Título: Um certo sabor de decepção
Autor: Gois, Chico de
Fonte: O Globo, 25/11/2009, O Mundo, p. 30

Assessor de Lula diz que Obama frustra o governo, e revela carta sobre temas controversos

Um dia após receber o presidente do Irã, Mahmoud Ahmadinejad, o governo brasileiro subiu o tom com os Estados Unidos. E as críticas vieram do assessor especial para assuntos internacionais do presidente Lula, Marco Aurélio Garcia. Segundo ele, há um "certo sabor de decepção" com as atitudes do governo do presidente dos EUA, Barack Obama. Ao reclamar dos EUA, Garcia acabou revelando que o presidente Obama havia enviado no último domingo uma longa carta a Lula, abordando temas polêmicos na relação recente entre os dois países: a visita do iraniano; as eleições em Honduras, negociações da Rodada de Doha e a reunião de cúpula sobre mudanças climáticas em Copenhague.

Garcia enumerou três desses temas para explicar o motivo da decepção. No caso de Honduras, os Estados Unidos decidiram apoiar as eleições que ocorrem domingo para a escolha do novo presidente, ao contrário do Brasil e de grande parte dos países da América Latina, que não reconhecem o pleito. Garcia citou ainda a aliança entre EUA e China na questão climática, inviabilizando acordo por metas na emissão de CO2 em Copenhague. O terceiro tema é a negociação para a redução de protecionismo no comércio, a chamada Rodada de Doha. Segundo Garcia, o tom adotado por Obama na carta a Lula praticamente teria decretado o fim da Rodada de Doha.

Clima favorável se dissipando

O Palácio do Planalto não divulgou o teor da carta de Obama, enviada por fax da Casa Branca, no dia 22, um dia antes de Lula receber o presidente do Irã. A correspondência tem três páginas - considerada longa, em se tratando de missiva para um presidente. Lula, segundo o Palácio do Planalto, ainda não decidiu se responderá.
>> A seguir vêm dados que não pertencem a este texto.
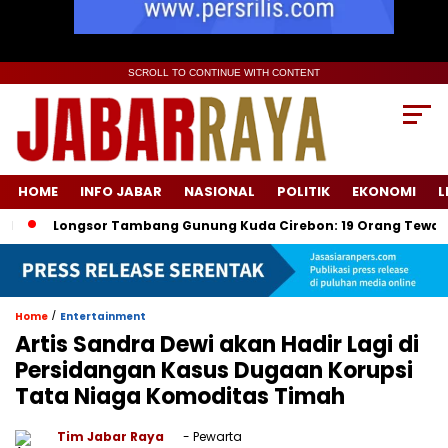
SCROLL TO CONTINUE WITH CONTENT
HOME
INFO JABAR
NASIONAL
POLITIK
EKONOMI
L
Longsor Tambang Gunung Kuda Cirebon: 19 Orang Tewas, Dua Ter
/
Home
Entertainment
Artis Sandra Dewi akan Hadir Lagi di
Persidangan Kasus Dugaan Korupsi
Tata Niaga Komoditas Timah
Tim Jabar Raya
- Pewarta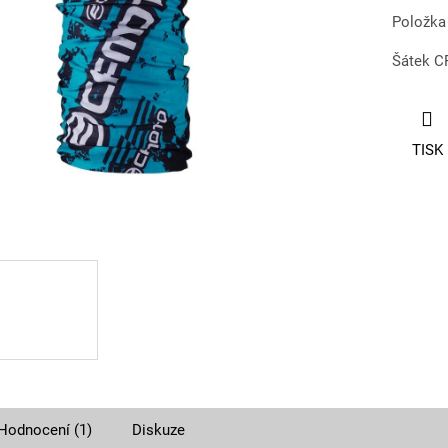
Položka
Šátek CF
TISK
Hodnocení (1)
Diskuze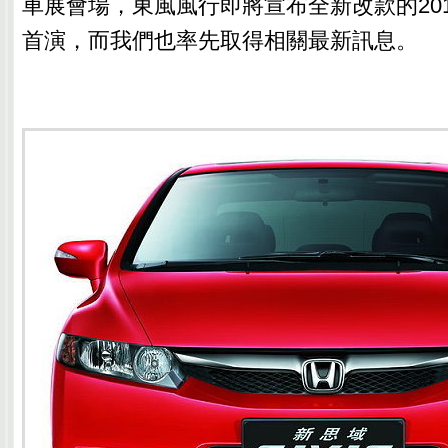
車展會場，東風風行即將宣布全新改款的20
首演，而我們也率先取得相關最新訊息。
A correspondência não pede que o Brasil adote um posicionamento, apenas faz considerações sobre as posições do governo americano. Segundo informações do Departamento de Estado dos EUA, Obama não pediu a intermediação de Lula junto a Ahmadinejad, mas destacou a importância de os iranianos aceitarem o monitoramento internacional de seu programa nuclear, o respeito à liberdade de expressão e aos direitos humanos.
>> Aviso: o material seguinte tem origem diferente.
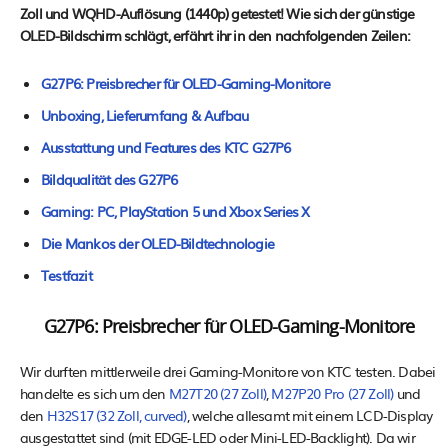
Zoll und WQHD-Auflösung (1440p) getestet! Wie sich der günstige
OLED-Bildschirm schlägt, erfährt ihr in den nachfolgenden Zeilen:
G27P6: Preisbrecher für OLED-Gaming-Monitore
Unboxing, Lieferumfang & Aufbau
Ausstattung und Features des KTC G27P6
Bildqualität des G27P6
Gaming: PC, PlayStation 5 und Xbox Series X
Die Mankos der OLED-Bildtechnologie
Testfazit
G27P6: Preisbrecher für OLED-Gaming-Monitore
Wir durften mittlerweile drei Gaming-Monitore von KTC testen. Dabei
handelte es sich um den
M27T20 (27 Zoll)
,
M27P20 Pro (27 Zoll)
und
den
H32S17 (32 Zoll, curved)
, welche allesamt mit einem LCD-Display
ausgestattet sind (mit EDGE-LED oder Mini-LED-Backlight). Da wir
- Espero que não haja uma inflexão (no relacionamento entre Brasil e EUA). Agora, nós vemos com preocupação alguns posicionamentos dos Estados Unidos - afirmou Marco Aurélio. - Entendemos que o presidente Obama está enfrentando uma situação complexa em seu país, com uma agenda interna difícil e complexa, mas a grande verdade é a seguinte: isto está provocando uma certa frustração. Não diria que há uma inflexão. O presidente Lula continua com expectativas de que possamos ter bom relacionamento com os EUA, mas a grande verdade é que, até agora, há um certo sabor de decepção, que esperamos que seja revertido - declarou.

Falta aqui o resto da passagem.